Perceval, the only British prime minister ever assassinated, is known today simply for being gunned down in the lobby of the House of Commons 200 years ago, on May 11, 1812. But Linklater, despite not much liking the victim, makes a convincing case that Perceval deserves to be remembered for far more, that he was a singularly important prime minister, a man, so to speak, well worth shooting. As for the hapless but oddly sympathetic killer, Liverpool businessman John Bellingham, he too has a story worth recording.
Linklater draws a parallel between the assassinations of Perceval and John F. Kennedy: both died in the midst of heightened international tensions (the Cold War for JFK, the long Napoleonic wars for Perceval), and both deaths threw their leaderless governments into panic mode. The author only draws the parallel, however, to highlight a crucial point of difference: Americans reacted with grief to the president’s murder, while tens of thousands of Britons greeted the prime minister’s killing with “the most savage expressions of joy and exultation,” in the words of an alarmed opposition MP.
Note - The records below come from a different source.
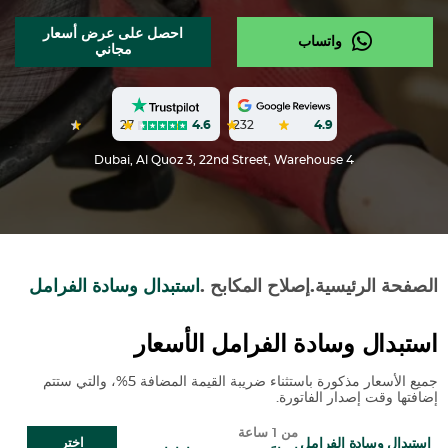
احصل على عرض أسعار
واتساب
مجاني
27
4.6
232
4.9
Dubai, Al Quoz 3, 22nd Street, Warehouse 4
الصفحة الرئيسية
.
إصلاح المكابح
.
استبدال وسادة الفرامل
استبدال وسادة الفرامل الأسعار
جميع الأسعار مذكورة باستثناء ضريبة القيمة المضافة 5%، والتي ستتم
إضافتها وقت إصدار الفاتورة.
من 1 ساعة
استبدال وسادة الفرامل
اختر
Perceval was an iron-willed evangelical Christian not above using political guile and dictatorial methods to further his two passions: ending the slave trade and carrying on the struggle against Napoleon—two eventual victories that owe a lot to him. But in the process he wreaked economic devastation, nowhere more acutely than in Liverpool, home to the British slave trade and to John Bellingham. The assassin was no slaver, but a would-be Baltic trader who had been ruined in Russia and failed to gain compensation from his own government. His derangement was real but subtle. At his trial Bellingham tried to explain (rather like Norwegian mass murderer Anders Breivik two centuries later) that he was not guilty of a crime, for he was acting in the interests of justice. The same couldn’t have been said by those who aided Bellingham—and Linklater shows that someone was supporting him—with money that proved well spent. Many of Perceval’s economic measures were quickly dismantled after his death.